Output the lines of the entries below beginning at the one with "Arznei-mittelversorgung auf den" and ending with the last, exactly as written and without pictures.

──────────────────────────────

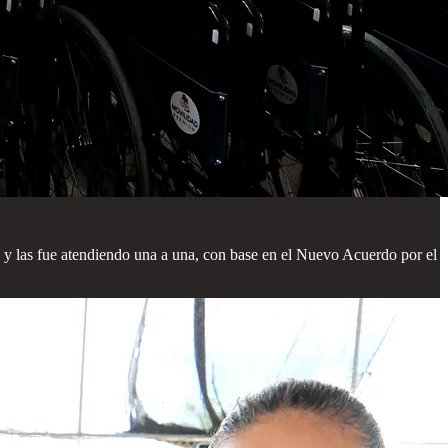
s, y las fue atendiendo una a una, con base en el Nuevo Acuerdo por el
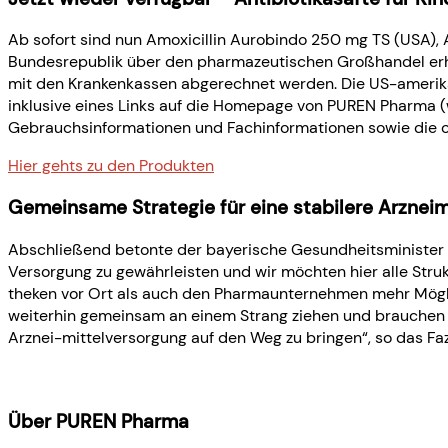
Ab sofort sind nun Amoxicillin Aurobindo 250 mg TS (USA)
Bundesrepublik über den pharmazeutischen Großhandel erhält
mit den Krankenkassen abgerechnet werden. Die US-amerik
inklusive eines Links auf die Homepage von PUREN Pharma 
Gebrauchsinformationen und Fachinformationen sowie die 
Hier gehts zu den Produkten
Gemeinsame Strategie für eine stabilere Arzneim
Abschließend betonte der bayerische Gesundheitsminister n
Versorgung zu gewährleisten und wir möchten hier alle Stru
theken vor Ort als auch den Pharmaunternehmen mehr Möglic
weiterhin gemeinsam an einem Strang ziehen und brauchen j
Arznei-mittelversorgung auf den Weg zu bringen“, so das Faz
Über PUREN Pharma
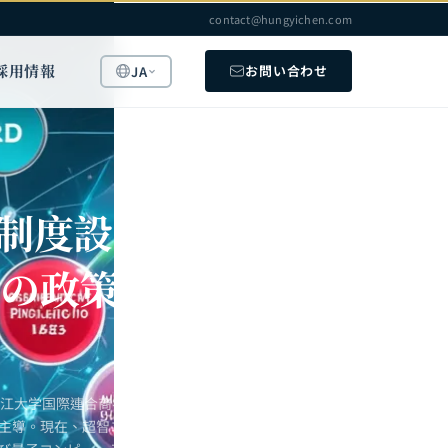
contact@hungyichen.com
採用情報
お問い合わせ
JA
制度設
での政策
浙江大学国際連合商学院
を主導。現在、超智コン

──────────────────────────────

▶ [ANSWER AREA]
Arznei-mittelversorgung auf den Weg zu bringen“, so das Faz
Über PUREN Pharma
contact@hungyichen.com
採用情報
お問い合わせ
JA
制度設
での政策
浙江大学国際連合商学院
を主導。現在、超智コン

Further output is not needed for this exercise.